While the long-term impact of El Salvador’s Bitcoin experiment remains unclear, it signals growing openness to crypto assets entering the mainstream. Despite controversy, political support for Bitcoin grew in 2021, and it may only be a matter of time before other cryptocurrencies gain similar traction among policymakers.
Dogecoin Mania
Growing interest in crypto led to several surprises this year. While Bitcoin and Ethereum rose in value, they were overshadowed by Dogecoin, a meme-inspired cryptocurrency. Alongside Shiba Inu, dog-themed tokens surged in 2021, capturing retail investors’ attention. Elon Musk’s vocal endorsement brought Dogecoin into the spotlight, and mid-year saw a flood of copycat tokens. Both Dogecoin and Shiba Inu broke into the top ten largest cryptocurrencies by market cap—unexpected for those anticipating growth solely within DeFi niches. Dogecoin stands out due to its strong meme culture and uncapped supply, resulting in low per-token prices. One DOGE trades around $0.22, while one SHIB is worth less than a cent. Though fundamentals remain unclear, low price points made these tokens attractive to newcomers, helping them thrive in the expanding crypto landscape.
Facebook Rebrands as Meta

At year-end, a major event shook the crypto world: Mark Zuckerberg announced in a video that Facebook would rebrand as Meta, as part of its mission to “bring the metaverse to life.” The metaverse refers to the next evolution of the internet, where users interact in immersive virtual environments combining gaming, augmented reality, and social experiences. Cryptocurrencies are expected to play a foundational role. NFTs are closely tied to the metaverse, representing avatars, in-game items, digital art, and music. Users could earn crypto tokens while using apps or interacting with others. Facebook’s rebranding is significant—it signals a tech giant’s recognition of where the internet is headed. In short, Web3 is inevitable, and Zuckerberg intends to lead it.

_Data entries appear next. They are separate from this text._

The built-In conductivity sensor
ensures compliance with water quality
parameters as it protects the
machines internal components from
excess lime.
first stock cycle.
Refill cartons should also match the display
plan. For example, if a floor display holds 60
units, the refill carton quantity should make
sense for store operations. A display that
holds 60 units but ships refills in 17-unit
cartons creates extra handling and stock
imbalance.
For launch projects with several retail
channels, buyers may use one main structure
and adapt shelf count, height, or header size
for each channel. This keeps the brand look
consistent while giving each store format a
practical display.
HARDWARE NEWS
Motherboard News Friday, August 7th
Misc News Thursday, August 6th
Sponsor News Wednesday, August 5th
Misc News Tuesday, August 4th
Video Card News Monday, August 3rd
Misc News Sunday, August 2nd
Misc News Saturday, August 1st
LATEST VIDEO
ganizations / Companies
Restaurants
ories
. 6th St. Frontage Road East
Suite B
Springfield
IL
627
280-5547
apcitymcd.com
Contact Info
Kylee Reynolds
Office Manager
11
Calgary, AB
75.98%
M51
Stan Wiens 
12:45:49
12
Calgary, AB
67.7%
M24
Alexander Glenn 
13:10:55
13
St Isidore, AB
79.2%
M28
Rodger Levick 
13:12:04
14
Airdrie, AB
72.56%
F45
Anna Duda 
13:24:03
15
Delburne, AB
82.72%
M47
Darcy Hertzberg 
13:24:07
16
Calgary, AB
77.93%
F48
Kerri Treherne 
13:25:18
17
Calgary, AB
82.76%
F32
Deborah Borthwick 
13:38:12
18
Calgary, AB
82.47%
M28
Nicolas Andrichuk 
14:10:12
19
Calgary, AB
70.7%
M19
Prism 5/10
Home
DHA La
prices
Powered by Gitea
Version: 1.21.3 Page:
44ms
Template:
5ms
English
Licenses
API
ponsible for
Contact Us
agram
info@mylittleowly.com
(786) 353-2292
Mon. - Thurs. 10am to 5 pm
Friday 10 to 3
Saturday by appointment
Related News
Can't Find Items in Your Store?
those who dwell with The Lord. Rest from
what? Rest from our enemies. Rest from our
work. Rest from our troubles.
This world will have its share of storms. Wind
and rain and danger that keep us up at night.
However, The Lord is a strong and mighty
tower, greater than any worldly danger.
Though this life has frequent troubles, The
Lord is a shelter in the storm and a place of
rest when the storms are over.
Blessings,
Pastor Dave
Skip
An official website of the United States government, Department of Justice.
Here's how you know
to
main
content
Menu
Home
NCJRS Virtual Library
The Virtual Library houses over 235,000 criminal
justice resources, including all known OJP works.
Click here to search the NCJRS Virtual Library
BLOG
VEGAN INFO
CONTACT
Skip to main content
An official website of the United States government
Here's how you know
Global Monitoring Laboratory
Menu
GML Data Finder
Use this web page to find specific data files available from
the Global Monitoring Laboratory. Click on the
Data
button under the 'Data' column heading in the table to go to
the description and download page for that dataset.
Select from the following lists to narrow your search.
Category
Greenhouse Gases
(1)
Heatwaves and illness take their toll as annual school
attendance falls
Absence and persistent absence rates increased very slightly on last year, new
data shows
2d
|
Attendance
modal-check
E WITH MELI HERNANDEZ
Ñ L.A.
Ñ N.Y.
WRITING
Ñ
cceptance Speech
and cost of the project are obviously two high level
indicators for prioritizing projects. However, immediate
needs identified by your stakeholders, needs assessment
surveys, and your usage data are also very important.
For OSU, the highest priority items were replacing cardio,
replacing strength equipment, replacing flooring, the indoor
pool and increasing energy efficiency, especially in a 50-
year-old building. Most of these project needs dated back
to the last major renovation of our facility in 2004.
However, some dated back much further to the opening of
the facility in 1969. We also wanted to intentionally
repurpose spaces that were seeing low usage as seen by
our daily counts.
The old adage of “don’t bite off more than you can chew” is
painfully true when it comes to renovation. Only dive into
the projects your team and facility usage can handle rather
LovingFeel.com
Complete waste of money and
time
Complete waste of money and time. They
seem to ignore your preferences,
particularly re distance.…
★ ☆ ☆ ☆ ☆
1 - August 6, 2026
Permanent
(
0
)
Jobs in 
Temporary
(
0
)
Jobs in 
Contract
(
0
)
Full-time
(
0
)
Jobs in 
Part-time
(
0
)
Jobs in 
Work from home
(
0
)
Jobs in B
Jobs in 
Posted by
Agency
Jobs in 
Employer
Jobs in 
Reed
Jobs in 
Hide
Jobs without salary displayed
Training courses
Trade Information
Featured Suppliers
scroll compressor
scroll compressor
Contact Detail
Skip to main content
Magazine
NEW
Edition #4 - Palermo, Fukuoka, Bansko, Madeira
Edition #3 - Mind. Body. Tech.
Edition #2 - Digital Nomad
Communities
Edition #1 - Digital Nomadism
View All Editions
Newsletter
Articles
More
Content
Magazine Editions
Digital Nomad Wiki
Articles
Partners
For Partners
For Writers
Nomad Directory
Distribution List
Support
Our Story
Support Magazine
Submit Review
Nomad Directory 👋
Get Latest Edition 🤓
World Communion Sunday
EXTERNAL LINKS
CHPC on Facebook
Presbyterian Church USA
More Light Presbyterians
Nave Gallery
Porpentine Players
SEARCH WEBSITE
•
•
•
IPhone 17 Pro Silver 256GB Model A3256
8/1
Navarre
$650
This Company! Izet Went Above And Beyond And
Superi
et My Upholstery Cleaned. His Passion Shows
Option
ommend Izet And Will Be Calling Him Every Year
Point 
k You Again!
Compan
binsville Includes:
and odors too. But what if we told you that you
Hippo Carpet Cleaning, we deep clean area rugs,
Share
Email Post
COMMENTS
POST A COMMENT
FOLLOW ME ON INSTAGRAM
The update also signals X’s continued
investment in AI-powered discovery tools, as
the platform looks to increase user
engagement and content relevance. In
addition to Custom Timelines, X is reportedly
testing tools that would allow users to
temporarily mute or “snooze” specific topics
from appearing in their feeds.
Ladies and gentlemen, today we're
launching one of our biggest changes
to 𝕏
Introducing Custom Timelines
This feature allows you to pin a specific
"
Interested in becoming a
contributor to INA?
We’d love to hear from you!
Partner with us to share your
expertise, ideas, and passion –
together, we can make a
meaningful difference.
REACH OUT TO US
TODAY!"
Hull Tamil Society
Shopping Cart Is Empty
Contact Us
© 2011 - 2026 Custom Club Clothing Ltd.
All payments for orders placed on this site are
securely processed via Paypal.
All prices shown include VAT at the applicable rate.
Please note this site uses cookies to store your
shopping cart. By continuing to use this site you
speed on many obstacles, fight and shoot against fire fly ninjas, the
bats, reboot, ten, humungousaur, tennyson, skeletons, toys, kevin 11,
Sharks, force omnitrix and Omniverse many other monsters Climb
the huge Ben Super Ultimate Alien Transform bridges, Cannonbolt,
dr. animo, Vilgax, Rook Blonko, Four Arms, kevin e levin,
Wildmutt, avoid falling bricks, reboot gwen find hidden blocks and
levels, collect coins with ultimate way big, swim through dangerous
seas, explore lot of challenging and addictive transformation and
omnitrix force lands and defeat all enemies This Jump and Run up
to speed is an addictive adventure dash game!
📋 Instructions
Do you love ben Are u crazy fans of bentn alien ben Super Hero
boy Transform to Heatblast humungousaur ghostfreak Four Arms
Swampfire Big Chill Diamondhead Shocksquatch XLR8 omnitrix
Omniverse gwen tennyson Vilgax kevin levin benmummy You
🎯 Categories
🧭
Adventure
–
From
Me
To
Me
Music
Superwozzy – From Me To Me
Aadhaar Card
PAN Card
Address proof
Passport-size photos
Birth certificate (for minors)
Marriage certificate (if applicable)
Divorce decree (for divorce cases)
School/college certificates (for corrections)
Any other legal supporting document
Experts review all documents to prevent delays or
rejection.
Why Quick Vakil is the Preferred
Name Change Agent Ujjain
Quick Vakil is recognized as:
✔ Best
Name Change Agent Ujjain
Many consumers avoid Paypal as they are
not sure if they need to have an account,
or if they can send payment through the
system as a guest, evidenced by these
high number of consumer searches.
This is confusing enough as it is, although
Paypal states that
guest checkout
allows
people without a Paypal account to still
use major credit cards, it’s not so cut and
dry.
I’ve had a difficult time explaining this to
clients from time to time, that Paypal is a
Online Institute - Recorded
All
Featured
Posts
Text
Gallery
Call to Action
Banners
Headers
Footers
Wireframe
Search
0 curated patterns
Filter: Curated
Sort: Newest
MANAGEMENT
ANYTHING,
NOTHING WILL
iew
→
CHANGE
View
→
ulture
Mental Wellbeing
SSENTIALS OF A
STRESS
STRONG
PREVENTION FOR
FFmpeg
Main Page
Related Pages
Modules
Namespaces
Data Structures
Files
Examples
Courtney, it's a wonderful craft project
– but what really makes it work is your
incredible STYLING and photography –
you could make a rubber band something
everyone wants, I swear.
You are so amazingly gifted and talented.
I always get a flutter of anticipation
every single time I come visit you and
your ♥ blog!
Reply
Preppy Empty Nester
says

Zuckerberg also revealed plans to integrate NFTs into Facebook’s platforms. The company isn’t alone: Twitter, Nike, Coca-Cola, and others have taken steps to adopt NFTs in various ways. Discord announced plans to support Ethereum in November but paused after community backlash against perceived promotion of NFTs. This highlights that while the metaverse era is approaching, widespread acceptance of NFTs’ potential will take time.